January 25, 2004

Age: 17 years 5 months 27 days 

Guess what? I’m watching TV again. But this is kind of worth it because it’s TV about movies. I am watching the Golden Globe Awards. I almost cried when they described Tim Burton films because I want my films to be described that way:“ Always original, striking visuals”  and I can’t remember the rest of it but it was great. I really hope that I can put a great movie together.

Anyway, I heard from Michigan but they didn’t receive the teacher recommendation from [redacted teacher]. I’ll see what’s up with that tomorrow before I freak out. It won’t help anything if I freak out and I’m sure I still have the same chances of getting in.

It’s going to be so hard to make a movie. That’s okay. There’s nothing I want to do more. Why? Because I have ideas to share with the world and I can do it wonderfully through film. I’m just not sure what those ideas are yet or how I’m going to portray them but it will be great. I think I’ll have to work on my vocabulary since I want to write my own script. I might even take acting classes so I know how to talk to the actors or know what they’re going through.

I want to make a movie that really inspires people. I want them to dream after seeing my movie. My movie will make people think, feel, seek, dream, live, love, cry, inspire, motivate. I want to address death. Maybe have something to do with pictures (photographs / still shots). I’m going to do this. I’m going to make a movie, God willing.
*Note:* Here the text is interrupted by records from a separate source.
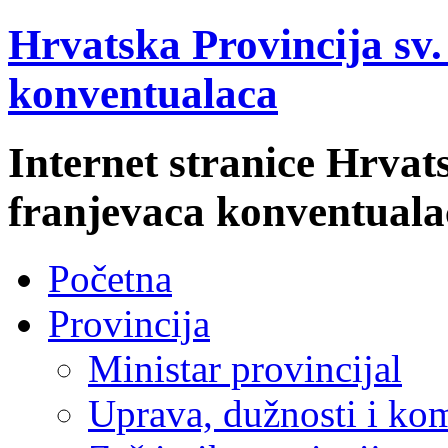
Hrvatska Provincija sv
konventualaca
Internet stranice Hrvat
franjevaca konventuala
Početna
Provincija
Ministar provincijal
Uprava, dužnosti i kom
I don’t like to think that it is a possibility that God doesn’t want me to make a movie because if that’s true, then I’m not making a movie. Why? Not because It’s impossible to make a movie without God, but because I love him and it’s not worth fighting his will. God I trust you. If you don’t want me to make a movie, you have a better plan for me. The movie is not worth giving up you. I say all of this still planning on making the movie, so it’s not that hard to say. There will be a battle if you asked me not to make the movie. I can’t guarantee that I will fight you and deny you as long as I can if that happens, but I won’t be able to go through with it without you. I’ll stop watching TV for a minute.

As you know, I want to make the best movie more than anything. I love having this dream and I can’t think of anything better to dream about. But I don’t want to separate you from my work. You have to be a part of the film, and though this is never my first thought, I would like the film to be honorable to you. That’s harder to do. I know that as I become more and more convinced of your truth I’ll be able to boldly portray your values and ideas and not separate them from my movie. In the meantime, I want to make a great movie that may not feature you, but it will contain your tropes and insights about the world. Where else do I drive my knowledge from?

Stop me now if you’re going to stop me later down the line. I don’t want to spend years of my life striving for a dream that you decide is not worth my time. Maybe I’m not really listening to you. I don’t hear you stopping me, but I’m not exactly deeply talking to you, or listening to you for that matter.

I want my movie to tell the world something true. That could be about you. (I rhymed on purpose).  It’s possible that I’m so interested in movies because it creates a different reality. It really does mean living in another world. It’s anything I want it to be. And it has the power to affect people all over the world.